**Brief**: From the first line to the last, repeat the data exactly but leave out the pictures.
-- Opening Marker --
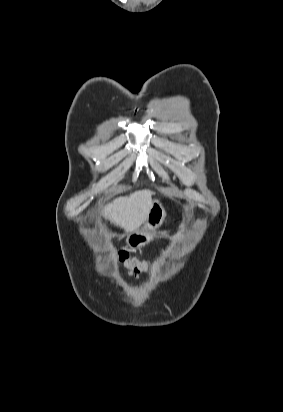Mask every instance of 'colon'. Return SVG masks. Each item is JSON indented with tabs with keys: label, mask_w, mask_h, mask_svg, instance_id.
<instances>
[{
	"label": "colon",
	"mask_w": 283,
	"mask_h": 412,
	"mask_svg": "<svg viewBox=\"0 0 283 412\" xmlns=\"http://www.w3.org/2000/svg\"><path fill=\"white\" fill-rule=\"evenodd\" d=\"M119 264L130 275L140 276L147 272L150 263L136 258H131L125 251H119L116 255Z\"/></svg>",
	"instance_id": "5ec220e1"
}]
</instances>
-- Closing Marker --
**Worked solution**:
Mask every instance of 'colon'. Return SVG masks. Each item is JSON indented with tabs with keys: label, mask_w, mask_h, mask_svg, instance_id.
<instances>
[{
	"label": "colon",
	"mask_w": 283,
	"mask_h": 412,
	"mask_svg": "<svg viewBox=\"0 0 283 412\" xmlns=\"http://www.w3.org/2000/svg\"><path fill=\"white\" fill-rule=\"evenodd\" d=\"M119 264L130 275L140 276L147 272L150 263L136 258H131L125 251H119L116 255Z\"/></svg>",
	"instance_id": "5ec220e1"
}]
</instances>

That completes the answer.